Sabtu, 10 Juni 2017

Santri di Pasuruan Diringkus Polisi Karena Menghina Presiden dan Kapolri di Facebook


Polda Jawa Timur meringkus seorang santri yang berasal dari salah satu pesantren di Pasuruan Jawa Timur. Pria itu bernama Barhanudin, yang telah menghina Presiden Joko Widodo, Kapolri Jenderal Polisi Tito Karnavian, dan juga pejabat kepolisian lainnya dengan sebuah gambar yang diunggah di akun Facebook (FB) miliknya.

“Tersangka diamankan karena diduga menyebarkan kebencian terhadap pejabat negara Indonesia dan beberapa pejabat di Kepolisian Republik Indonesia,” tutur Kepala Bidang Hubungan Masyarakat Polda Jawa Timur Kombes Pol Frans Barung Mangera, Jumat (9/6/2017).
Burhanuddin mengupload meme-meme atau beberapa gambar yang telah berisikan tulisan-tulisan yang bernada penghinaan dalam akun FB miliknya. Hal itu dilakukannya pada beberapa waktu terakhir ini pada akun dengan bernama ‘Elluek Ngangenie’.

Dari beberapa meme yang telah dimuat oleh Burhanudin ini, menggambarkan ‘Presiden Jokowi yang sedang berada di sekitar tumpukan ban dan digambarkan sedang menambal ban dalam’. Dalam gambar tersebut juga telah dituliskan dengan keterangan.
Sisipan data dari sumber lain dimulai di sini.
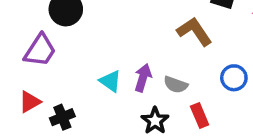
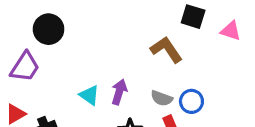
blue circle: (234, 78) -> (191, 101), moved
gray semicircle: (176, 85) -> (162, 98), moved

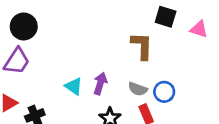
black circle: (49, 29) -> (24, 26), moved
brown L-shape: (166, 50) -> (142, 46), turned 36

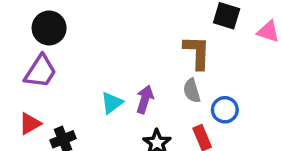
cyan triangle: (74, 86) -> (112, 103), turned 48
gray semicircle: (138, 89) -> (192, 91), moved, turned 54

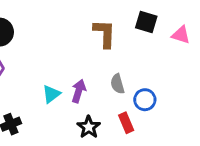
brown L-shape: (197, 52) -> (105, 34), moved

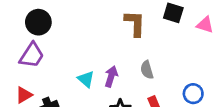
cyan triangle: (51, 94) -> (86, 79), turned -42
blue circle: (145, 100) -> (193, 94), moved

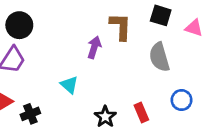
gray semicircle: (147, 70) -> (159, 57), moved, size x1.5
purple arrow: (111, 76) -> (94, 47), moved

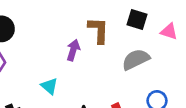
gray semicircle: (159, 57) -> (136, 59), turned 80

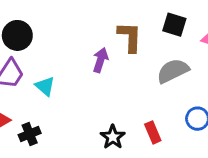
cyan triangle: (49, 86) -> (45, 86), moved

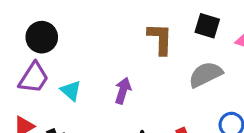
purple arrow: (100, 60) -> (123, 91), moved

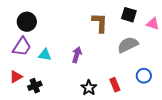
cyan triangle: (71, 91) -> (45, 55), turned -32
Tidak hanya itu, pada gambar di akun facebook miliknya juga memperlihatkan gambar Kapolri, Kapolda Metro Jaya dan Kabid Humas Polda Metro Jaya. Dalam keterangan yang telah diberikan itu,dinilai kalau yang telah melakukan unggahan percakapan mesum antara Habib Rizieq dan Firza Husein. Dan masih ada beberapa meme-meme yang telah unggah oleh pemilik akun tersebut

Melihat kejadian ini, kemudian tim Cyber Crime, Direktur Reserse Kriminal Khusus (Ditreskrimsus) Polda Jatim melakukan penelusuran akun FB tersebut. Kemudian pada Kamis (8/6/17), Burhanudin telah diringkus oleh polisi di Pasuruan. Untuk sekarang ini dia masih menjalani pemeriksaan dan di tahan.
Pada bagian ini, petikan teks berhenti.